He's a pain in a rut.

An inveterate curmudgeon, retired English professor Norman Thayer (Jim Cada) is all gloom-and-doom as he spends his last summer at the family's lake cabin in Maine. He and his wife, Ethel (genial Susanne Egli), have been together for 48 years, and she knows that it's a fear of death that makes him undercut nearly everything she says as he approaches his 80th birthday.

After humoring him for a bit, Ethel tells him: "You really are the sweetest man in the world. But I'm the only one who knows it."

"On Golden Pond," the Ernest Thompson play best known for its 1981 film version headlined by Henry Fonda and Katharine Hepburn, is up in a not-to-be-missed production at Minnetonka Theatre, the intimate, well equipped community playhouse attached to Minnetonka High School.

Languid like a beach vacation, Trent Boyum's production is suffused with the sounds of loons and an air of inevitability. Like all idylls, these times are fleeting. But the staging is bittersweetly entertaining, inviting us into the memories of a couple and family as they wrap up a season of life.

A long-married acting couple who have coached theater at Minnetonka High School for 20 years, Cada and Egli have easy mastery of their copious lines. But it's their chemistry that makes this "Pond" twinkle. Their dialogue — I'm loath to call them arguments, since Ethel never really takes the bait — rings with truth and knowing.

Ethel has a deep empathy for her husband and sees the cowering man in need of an embrace under the gruff exterior. In fact, there's a moment in the show, after Norman has tried to gather some strawberries, that's quite touching.

And even though Cada's Norman is macabre, the actor demonstrates an emotional economy and restraint that leavens the gloom of his view.

These lead performers draw their retrospective characters with distinction and an understanding that their coping styles spring from their personalities.

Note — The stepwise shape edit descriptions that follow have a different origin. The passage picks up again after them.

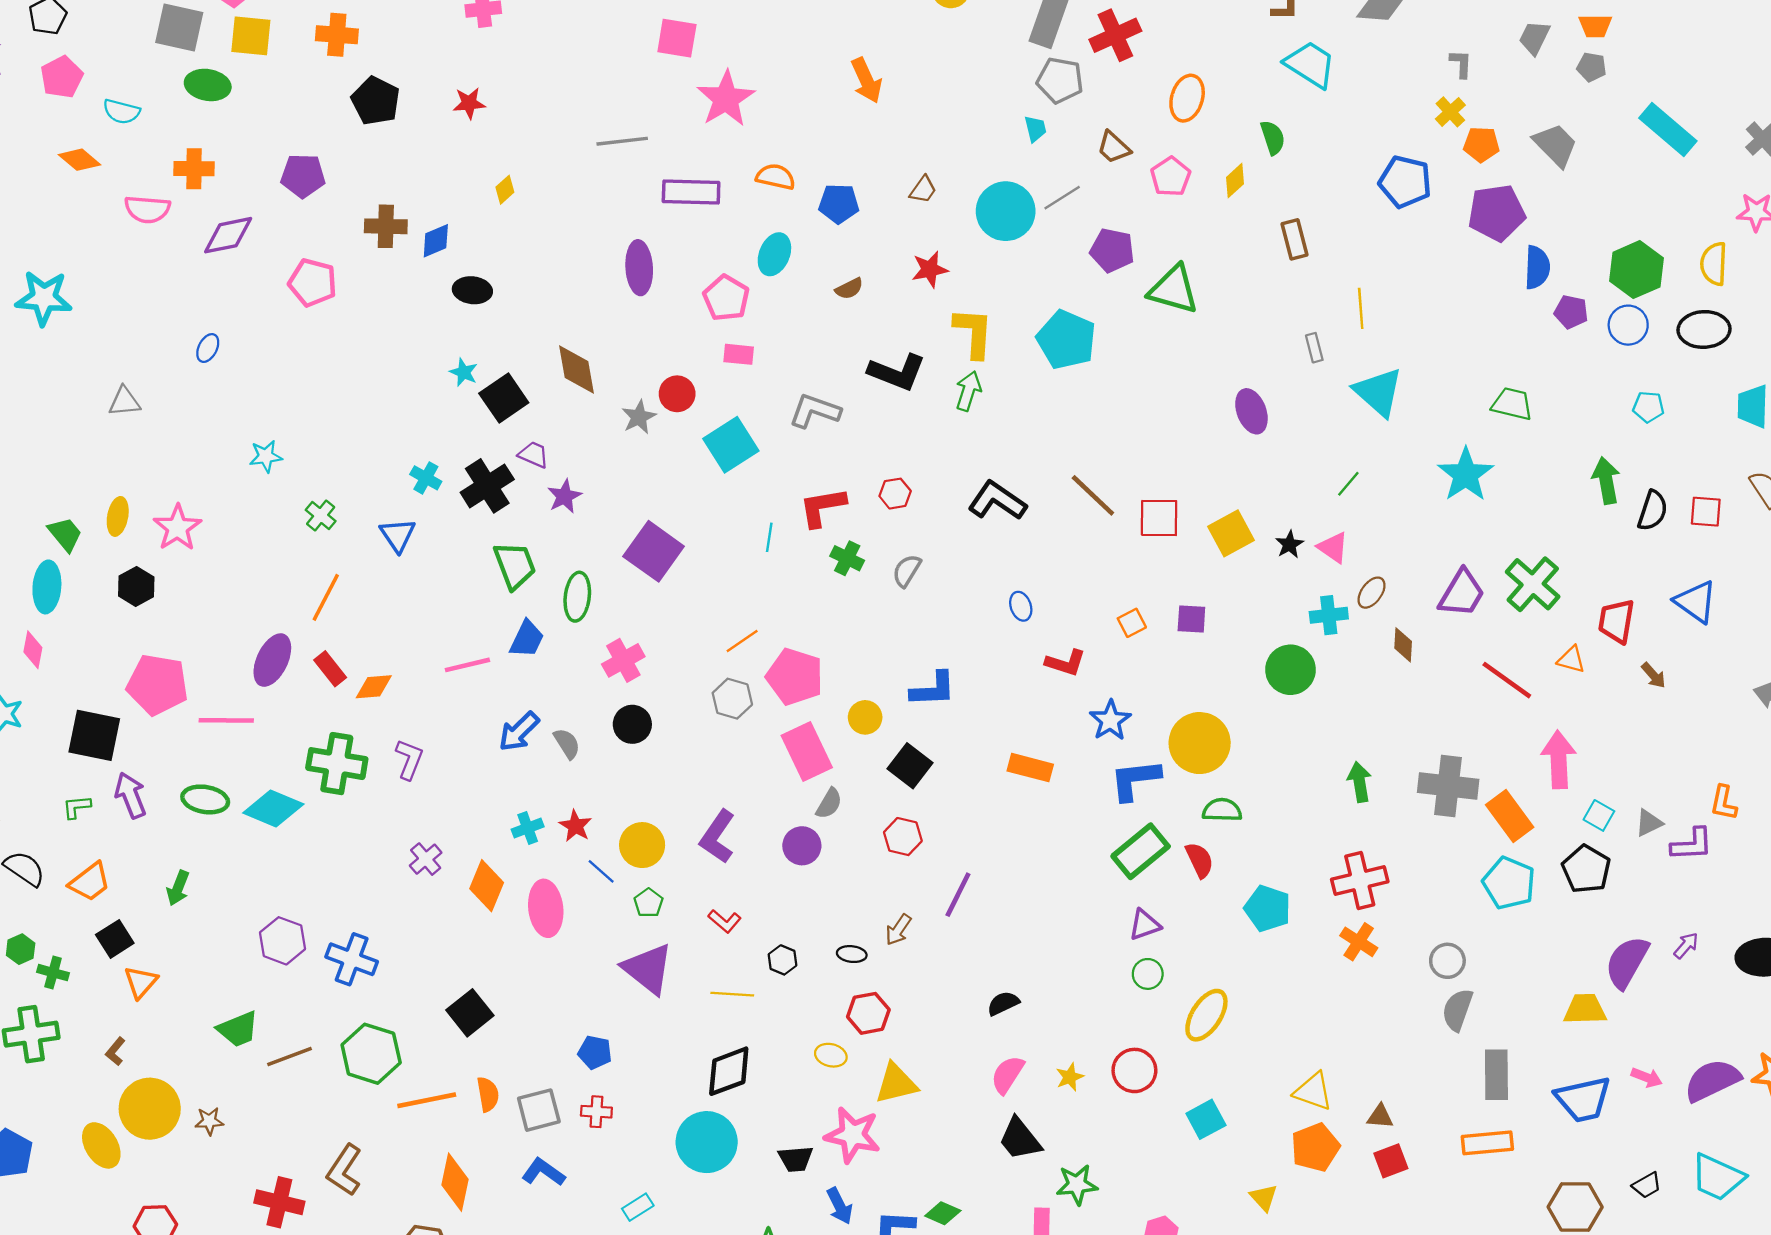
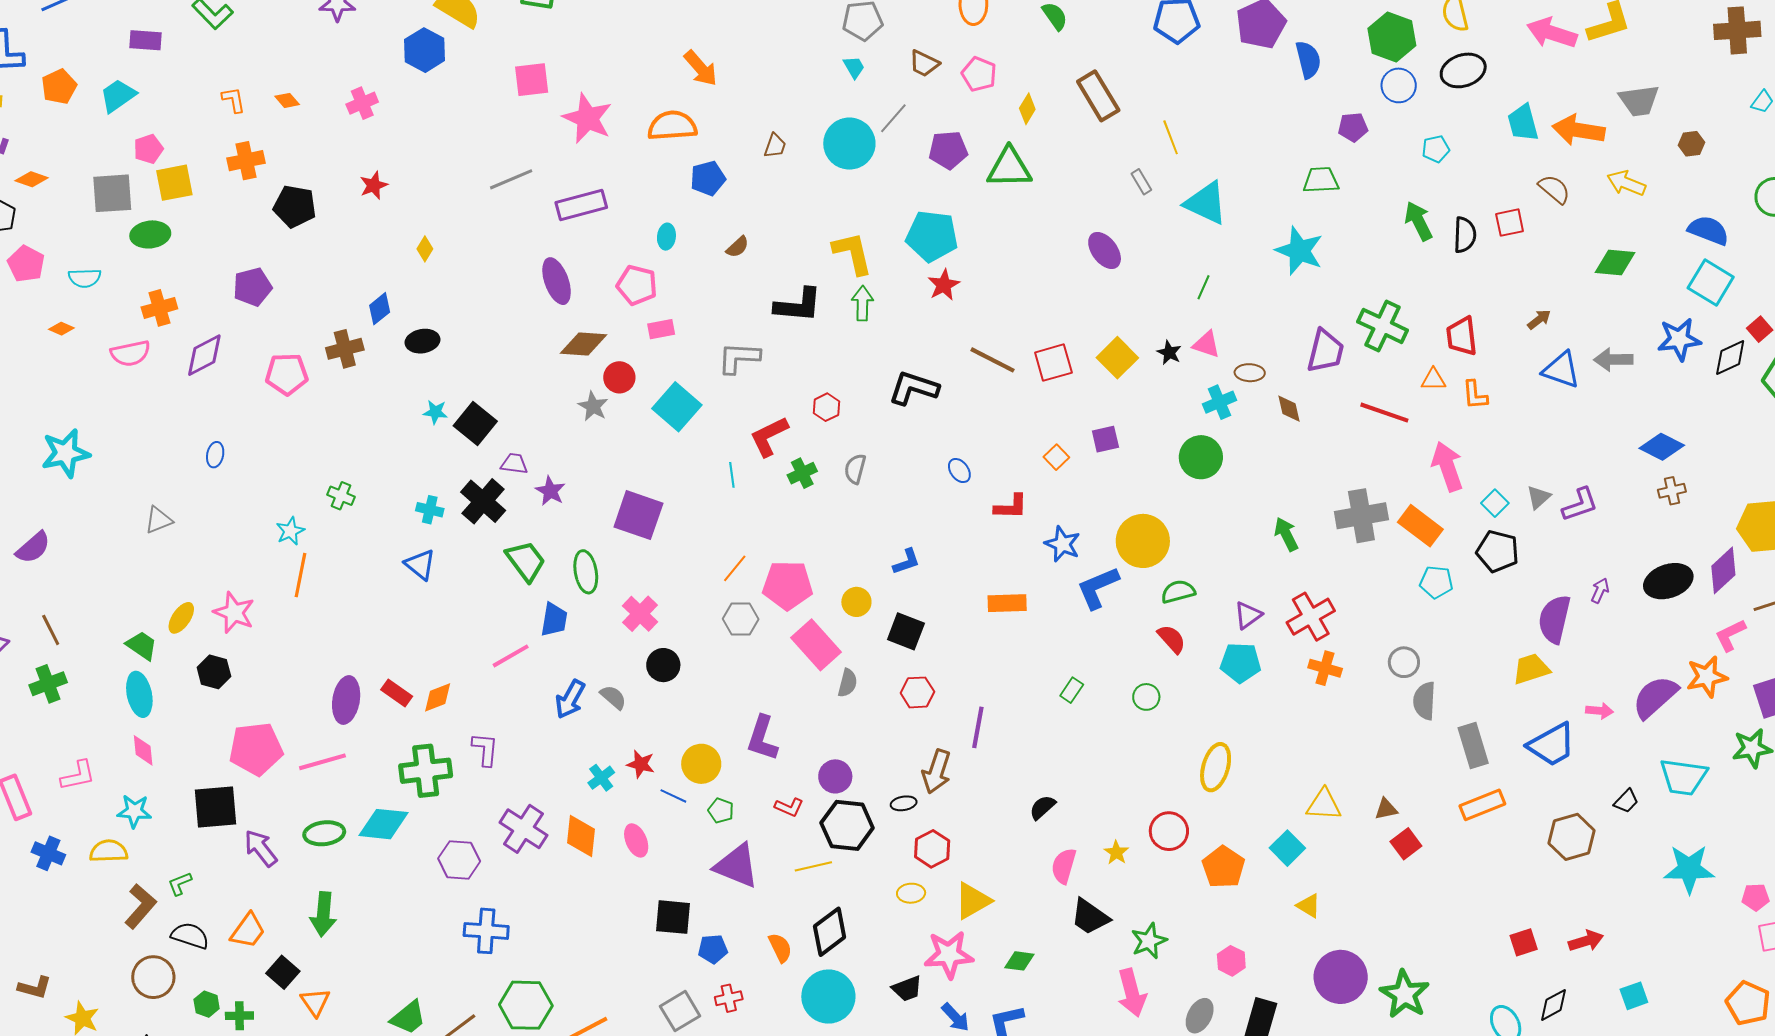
orange diamond: (79, 160) -> (61, 329), size x0.7
orange semicircle: (776, 177) -> (672, 126), moved, size x1.4
yellow diamond: (1235, 181) -> (1027, 109), moved
brown cross: (386, 226) -> (345, 349), moved
brown rectangle: (1295, 239) -> (1098, 96), size x1.4
cyan ellipse: (774, 254) -> (666, 237), size x0.7
red star: (930, 269) -> (944, 285), moved
purple pentagon: (1571, 312) -> (1353, 127), moved
brown diamond: (576, 370) -> (583, 344), moved, turned -60
green cross: (321, 515) -> (341, 496), moved
yellow ellipse: (118, 516) -> (181, 618), turned 40
green cross: (847, 558) -> (802, 473), turned -36
brown ellipse: (1372, 593) -> (1250, 373), turned 72
orange line: (326, 597) -> (301, 575), moved
blue triangle: (1696, 602) -> (1561, 370), moved
brown arrow: (1653, 675) -> (1539, 319), moved, turned -70
blue L-shape: (933, 689) -> (906, 562), size x0.7
orange L-shape: (1724, 803) -> (1475, 395), moved
green L-shape: (77, 807) -> (180, 884), moved
cyan square: (1599, 815) -> (1495, 503), turned 32
purple circle: (802, 846) -> (835, 776), moved
green rectangle: (1141, 851) -> (1072, 690), moved, size x0.5
purple cross: (426, 859) -> (523, 829), size x1.6
cyan pentagon: (1509, 883) -> (1436, 582), size x0.7
green arrow: (178, 888) -> (323, 914), size x1.4
pink ellipse: (546, 908) -> (636, 840), size x0.7
purple triangle: (1145, 925) -> (1248, 615), moved
brown arrow: (898, 930) -> (937, 772), size x1.5
purple hexagon: (283, 941) -> (459, 860), moved
black hexagon: (783, 960) -> (847, 825), size x2.0
green circle: (1148, 974) -> (1146, 697), moved
black square: (470, 1013) -> (673, 917), moved, turned -30
orange semicircle: (488, 1094) -> (780, 948), moved
cyan square: (1206, 1119) -> (1287, 848), moved
orange pentagon: (1315, 1147) -> (1223, 867), moved
green diamond: (943, 1213) -> (1019, 961), moved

Ethel is all sunshine and hope, using positive thinking to brunt the power of the inexorable march to what she no doubt sees as the light. For Norman, the end is all darkness and oblivion. That is, until the story changes up when daughter Chelsea (Laura Baker), from whom Norman has been estranged, bangs on the door. She wants to make a quick introduction of her beau, dentist Bill Ray (earnestly mustachioed ringer Chance Carroll).

Bill is a divorced dad with an adolescent son, Billy (Carter Monahan), who is walled off with attitude but might just be the perfect vessel to bring new life and joy back to Norman. The "Pond" cast is rounded out by Michael Quadrozzi as the sincere boat-delivering mailman.

The supporting ensemble does beautiful work at Minnetonka Theatre. Monahan captures Billy's sulkiness and dyspepsia, even while introducing Norman, the miserable geezer who is his senior mirror, to new (now old) slang.

Baker is no nonsense and focused as Chelsea seeks to rectify a lifetime of grievances against the dad she calls by his first name. Carroll never gets ahead of his lines, and his Bill proves a worthy match for Norman.

Altogether, this cast makes this "Pond" dapple like evening light dancing on the water's surface.

'On Golden Pond'

When: 7:30 p.m. Fri.-Sat., 2 p.m. Sun. Ends Sept. 29.

Where: Arts Center on 7 — Studio Theatre, 18285 MN-7, Minnetonka.

Tickets: $15-$32. minnetonkatheatre.com.